In rejecting the racist views of his longtime spiritual mentor but not disowning him, Obama has unwittingly enhanced his image as the African-American candidate — not just a remarkable candidate who happens to be black. That poses a racial dilemma for unelected super-delegates, who as professional politicians will pick the winner since neither Obama nor Clinton can win enough elected delegates to be nominated.
Super-delegates, though they were inclined to Clinton no longer than three months ago, now flinch at rejecting Obama. They fear antagonizing African-Americans, who have become the hard-core Democratic base. But what if national polls continue their post-Wright trend and show Obama trailing both Clinton and Republican John McCain in popular support? The Obama strategists’ hope of reversing that trend depends on his eloquent race speech, which he continued to reprise on the campaign trail all week, overcoming the video exposing his pastor’s demagoguery.
Thanks to proportional representation, which was enacted as part of radical Democratic reform a generation ago, no candidate can replicate George McGovern’s nomination victory in 1972 by capturing winner-take-all primaries. It is not mathematically possible for Clinton to score heavily enough in the remaining nine primaries (starting with Pennsylvania on April 22, and Indiana and North Carolina on May 6) to move ahead of Obama in delegates or accumulated popular vote. Those goals became unreachable with the apparent Clinton failure to force a re-vote in Michigan and Florida.
That means Clinton must convince super-delegates that Obama is not electable, as confirmed by national polls — validating this judgment by a neutral Democratic leader: "It was a great speech, but it cannot overcome the powerful (Wright) video." Since Obama’s race declaration, he has fallen behind McCain nationally in various polls and trails by as many as eight points in Rasmussen tracking.
In head-to-head tests with Clinton, he is two points behind in Gallup tracking and has slipped in other surveys, while still leading. Public polls for Pennsylvania taken before Obama’s March 18 speech showed Clinton’s narrow lead had expanded to double digits, and private surveys since then indicate that the margin is growing.
To combat that, the Obama high command on Friday privately contacted super-delegates to report that his Pennsylvania and Indiana polling numbers have "come back" (without specifying how much). Obama agents are also trying to minimize the distinctiveness of his embrace with Wright by distributing photos and letters showing Bill Clinton’s contacts with the Chicago preacher in 1998, when the president’s campaign against impeachment was wooing friendly clergymen.

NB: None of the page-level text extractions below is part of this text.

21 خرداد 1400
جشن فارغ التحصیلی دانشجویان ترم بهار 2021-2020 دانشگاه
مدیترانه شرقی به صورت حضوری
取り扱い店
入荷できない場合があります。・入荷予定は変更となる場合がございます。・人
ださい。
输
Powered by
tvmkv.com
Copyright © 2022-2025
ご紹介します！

The problem for Obama is that furor over Parson Wright has reached beyond voters normally interested in political controversies. Over the last week, I have been repeatedly asked by non-political people about Obama’s connection with Wright’s tirade. In the process, Obama’s political persona has been altered — transformed, as described by one friendly Chicago politician, from Harvard Law Review to South Side activist.

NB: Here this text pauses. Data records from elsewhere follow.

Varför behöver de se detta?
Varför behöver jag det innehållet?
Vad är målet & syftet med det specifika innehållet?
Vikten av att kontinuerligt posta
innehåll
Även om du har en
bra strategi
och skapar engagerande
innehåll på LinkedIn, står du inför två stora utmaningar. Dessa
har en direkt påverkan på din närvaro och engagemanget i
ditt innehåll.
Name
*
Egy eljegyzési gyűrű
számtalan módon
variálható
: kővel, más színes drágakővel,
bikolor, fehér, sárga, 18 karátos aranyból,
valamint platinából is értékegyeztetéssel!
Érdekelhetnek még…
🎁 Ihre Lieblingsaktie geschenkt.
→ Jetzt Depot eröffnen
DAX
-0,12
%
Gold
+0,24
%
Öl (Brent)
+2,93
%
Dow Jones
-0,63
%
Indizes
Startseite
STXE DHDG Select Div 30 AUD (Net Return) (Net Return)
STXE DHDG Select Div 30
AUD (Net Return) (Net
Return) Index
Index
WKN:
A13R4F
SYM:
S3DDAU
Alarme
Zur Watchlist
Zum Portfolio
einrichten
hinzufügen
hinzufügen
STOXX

Officially and publicly, the Clinton campaign has shied away from comment about Jeremiah Wright. But in off-the-record talks with super-delegates, Clinton’s agents claim the connection casts doubt on Obama’s electability. Furthermore, one Democratic operative who is inclined to Obama warns the issue will be raised in much harsher terms by Republicans during the general election campaign. In last week’s Clinton conference call with the news media, campaign senior adviser Harold Ickes questioned "whether Sen. Obama is going to be able to stand up to the Republican attack machine."

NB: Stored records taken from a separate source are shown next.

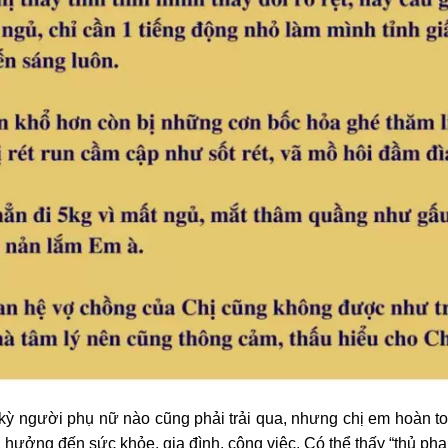
 kỳ người phụ nữ nào cũng phải trải qua, nhưng chị em hoàn 
ưởng đến sức khỏe, gia đình, công việc. Có thể thấy “thủ phạm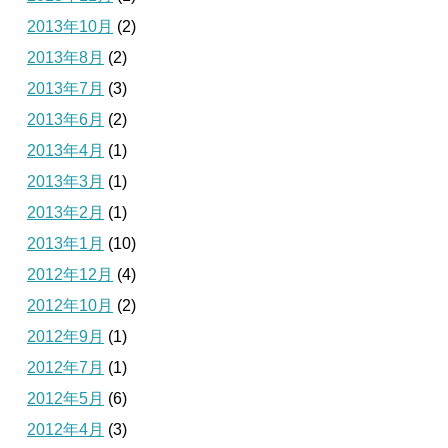
2013年10月
(2)
2013年8月
(2)
2013年7月
(3)
2013年6月
(2)
2013年4月
(1)
2013年3月
(1)
2013年2月
(1)
2013年1月
(10)
2012年12月
(4)
2012年10月
(2)
2012年9月
(1)
2012年7月
(1)
2012年5月
(6)
2012年4月
(3)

The consensus among knowledgeable Democrats is that Obama will win over enough super-delegates to clinch the nomination before the national convention in August, partly because of fear for the consequences if they do not. But one longtime associate said this of the Clintons in private conversation last week: "They will do anything — anything — to get nominated." That reminder deepens the Democratic dilemma.